Faut dire que si vous dites « Tilff » à un local, il vous répondra « Amirauté », réflexe pavlovien, ou alors « Porais » si vous causez folklore et poireaux géants si vous êtes du cru. Car oui, les Porais de Tilff, c’est du patrimoine en vert et blanc. Petit détour historique pour les non-initiés… au XVIᵉ siècle, un jardinier du cru, Djôsef li r’Pikeû, aurait mis la main sur un engrais mystère qui vous faisait pousser du poireau taille cathédrale. En 1586, les braves Tilffois livrent une montagne de porais en paiement d’une dîme… mais la moitié disparaît en route. Réaction du chanoine : « Mais vos poireaux, ils avaient donc des jambes pour s’enfuir ? » Bam ! La légende était née, et avec elle, un groupe carnavalesque haut en bonne humeur : les Porais, dignes représentants de l’esprit frondeur et joyeusement loufoque des Liégeois en général, et des Tilffois en particulier.
Mais revenons à nos assiettes…
Canicule belge ce jour-là. Oui, ça existe ! Et quand le mercure grimpe, le gosier réclame de l’ombre et du blanc sec. On opte donc pour un Sancerre bien frais, et quand je dis « un », je veux bien sûr dire « deux », en bons disciples de Bacchus que nous sommes.

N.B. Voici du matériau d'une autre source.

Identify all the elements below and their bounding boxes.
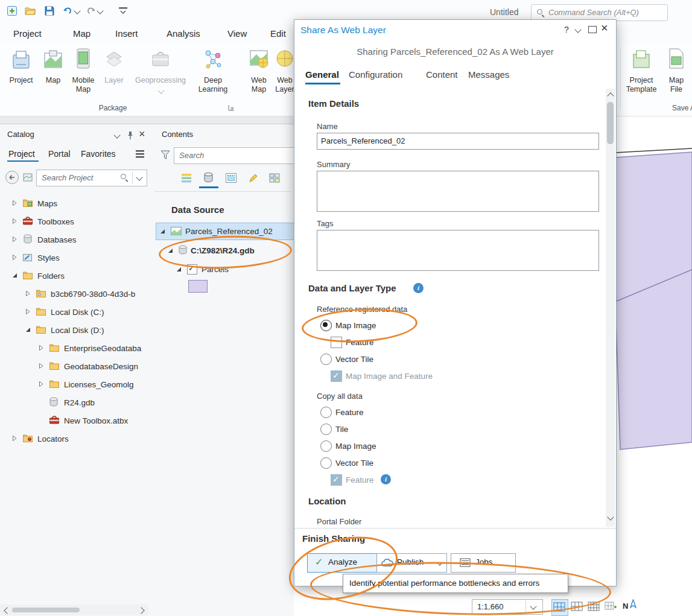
catalog-tab-favorites[interactable]: Favorites (81, 149, 116, 159)
expander-icon[interactable] (12, 218, 17, 224)
expander-icon[interactable] (176, 267, 182, 273)
editing-icon[interactable] (249, 173, 258, 185)
parcels-checkbox[interactable] (187, 264, 197, 275)
ribbon-map-file-label[interactable]: Map File (662, 76, 690, 94)
dialog-tab-general[interactable]: General (305, 69, 339, 80)
dialog-tab-content[interactable]: Content (426, 69, 458, 80)
catalog-item-folders[interactable]: Folders (0, 267, 150, 284)
catalog-item-locators[interactable]: Locators (0, 430, 150, 447)
new-project-icon[interactable] (6, 5, 18, 19)
expander-icon[interactable] (39, 381, 44, 387)
ribbon-web-map-label[interactable]: Web Map (246, 76, 272, 94)
ribbon-map-label[interactable]: Map (42, 76, 64, 85)
selection-icon[interactable] (226, 173, 236, 185)
redo-dropdown-icon[interactable] (97, 7, 103, 14)
info-icon[interactable]: i (381, 474, 391, 484)
catalog-item-toolboxes[interactable]: Toolboxes (0, 213, 150, 230)
scroll-up-icon[interactable] (607, 92, 614, 99)
scale-chevron-icon[interactable] (530, 603, 536, 609)
open-project-icon[interactable] (24, 5, 36, 19)
scroll-thumb[interactable] (12, 608, 80, 612)
scroll-left-icon[interactable] (4, 607, 10, 614)
feature-checkbox[interactable] (331, 337, 342, 348)
save-project-icon[interactable] (43, 5, 56, 19)
dialog-scrollbar[interactable] (606, 89, 615, 527)
tab-map[interactable]: Map (73, 28, 90, 39)
scroll-right-icon[interactable] (138, 607, 144, 614)
data-source-icon[interactable] (204, 172, 213, 185)
contents-search-input[interactable]: Search (174, 147, 294, 164)
gdb-row[interactable]: C:\Z982\R24.gdb (150, 243, 294, 259)
info-icon[interactable]: i (413, 283, 424, 293)
copy-tile-radio[interactable] (320, 424, 332, 435)
layer-row-selected[interactable]: Parcels_Referenced_02 (156, 223, 295, 240)
vector-tile-radio[interactable] (320, 354, 332, 365)
grid-tool-3-icon[interactable] (588, 602, 600, 613)
tab-insert[interactable]: Insert (115, 28, 138, 39)
catalog-item-maps[interactable]: Maps (0, 195, 150, 212)
map-image-radio[interactable] (320, 320, 332, 331)
jobs-button[interactable]: Jobs (451, 553, 516, 573)
copy-feature-radio[interactable] (320, 407, 332, 418)
catalog-item-styles[interactable]: Styles (0, 249, 150, 266)
drawing-order-icon[interactable] (181, 173, 192, 185)
scale-dropdown[interactable]: 1:1,660 (472, 599, 543, 615)
expander-icon[interactable] (25, 291, 31, 297)
catalog-item-licenses-geomolg[interactable]: Licenses_Geomolg (0, 376, 150, 393)
ribbon-project-label[interactable]: Project (8, 76, 34, 85)
ribbon-project-template-label[interactable]: Project Template (620, 76, 662, 94)
catalog-item-enterprisegeodata[interactable]: EnterpriseGeodataba (0, 340, 150, 357)
catalog-item-guid-folder[interactable]: b3cb6790-38d0-4d3d-b (0, 285, 150, 302)
copy-map-image-radio[interactable] (320, 440, 332, 452)
expander-icon[interactable] (12, 255, 17, 261)
undo-dropdown-icon[interactable] (74, 7, 80, 14)
catalog-chevron-down-icon[interactable] (113, 132, 120, 138)
help-icon[interactable]: ? (564, 25, 569, 34)
undo-icon[interactable] (63, 6, 73, 17)
catalog-item-databases[interactable]: Databases (0, 231, 150, 248)
catalog-search-input[interactable]: Search Project (36, 170, 147, 186)
expander-icon[interactable] (12, 436, 17, 442)
filter-icon[interactable] (160, 150, 170, 162)
expander-icon[interactable] (39, 363, 44, 369)
float-icon[interactable] (588, 26, 597, 33)
parcels-symbol-swatch[interactable] (188, 280, 208, 293)
north-arrow-icon[interactable] (630, 599, 636, 611)
expander-icon[interactable] (160, 229, 165, 235)
catalog-item-geodatabasedesign[interactable]: GeodatabaseDesign (0, 358, 150, 375)
tab-view[interactable]: View (227, 28, 247, 39)
catalog-close-icon[interactable]: × (139, 128, 145, 141)
dialog-close-icon[interactable]: × (601, 21, 608, 35)
command-search[interactable]: Command Search (Alt+Q) (531, 4, 668, 21)
home-icon[interactable] (23, 173, 33, 183)
catalog-tab-project[interactable]: Project (8, 149, 35, 159)
ribbon-deep-learning-label[interactable]: Deep Learning (194, 76, 232, 94)
catalog-item-new-toolbox[interactable]: New Toolbox.atbx (0, 412, 150, 429)
expander-icon[interactable] (25, 327, 31, 333)
publish-button[interactable]: Publish (376, 553, 436, 573)
north-label[interactable]: N (623, 602, 628, 611)
expander-icon[interactable] (12, 200, 17, 206)
expander-icon[interactable] (12, 273, 17, 279)
dialog-launcher-icon[interactable] (228, 104, 235, 113)
catalog-search-dropdown-icon[interactable] (136, 174, 142, 180)
redo-icon[interactable] (86, 6, 96, 17)
analyze-button[interactable]: ✓ Analyze (307, 553, 378, 573)
copy-vector-tile-radio[interactable] (320, 457, 332, 469)
tab-project[interactable]: Project (13, 28, 42, 39)
dialog-chevron-down-icon[interactable] (574, 26, 581, 33)
tags-input[interactable] (317, 230, 599, 271)
summary-input[interactable] (317, 171, 599, 212)
pin-icon[interactable] (127, 131, 134, 142)
expander-icon[interactable] (168, 248, 173, 254)
expander-icon[interactable] (12, 237, 17, 243)
dialog-tab-messages[interactable]: Messages (468, 69, 509, 80)
name-input[interactable]: Parcels_Referenced_02 (317, 133, 599, 150)
customize-toolbar-icon[interactable] (118, 7, 128, 17)
catalog-menu-icon[interactable] (135, 150, 145, 160)
grid-plus-icon[interactable] (605, 602, 617, 613)
expander-icon[interactable] (39, 345, 44, 351)
scroll-down-icon[interactable] (607, 513, 614, 520)
labeling-icon[interactable] (269, 173, 280, 185)
publish-dropdown[interactable] (434, 553, 447, 573)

En entrée, je propose l’assiette apéro de luxe. A son arrivée, on se dit : « Oufti ! Nom di Dju, c’est du sérieux, du lourd et du solide ». À deux, on attaque ça vaillamment… et on finit par battre en retraite, drapeau blanc dressé entre les tranches de saucisson restantes et les cubes de fromage. Bin oui, il reste encore le plat ! Et quel plat, l’Américain haché minute. Une valeur sûre. La viande est délicieuse, la petite salade rafraîchissante, les frites maison sont croustillantes à souhait, et la mayonnaise maison… Ah, cette mayo ! Elle mérite son paragraphe. Onctueuse, équilibrée, elle pourrait postuler à un poste ministériel.
Côté théorie des fluides, on élève le débat avec un Pinot Noir “Weg” 2021 signé Mélanie Pfister, viticultrice alsacienne et sorcière du terroir depuis 1780 (enfin, sa famille, pas elle personnellement, faut voir à ne pas abuser). Après un petit temps de repos, le vin s’ouvre comme un roman de Simenon : fruits rouges, touche de cassis, un poil d’épices et un soupçon de poivre blanc. En bouche, c’est net, franc, vif, profond. Les vieilles vignes parlent, et moi j’écoute, verre en main, l’œil humide. Bref, un accord parfait pour notre repas de princes en bermuda.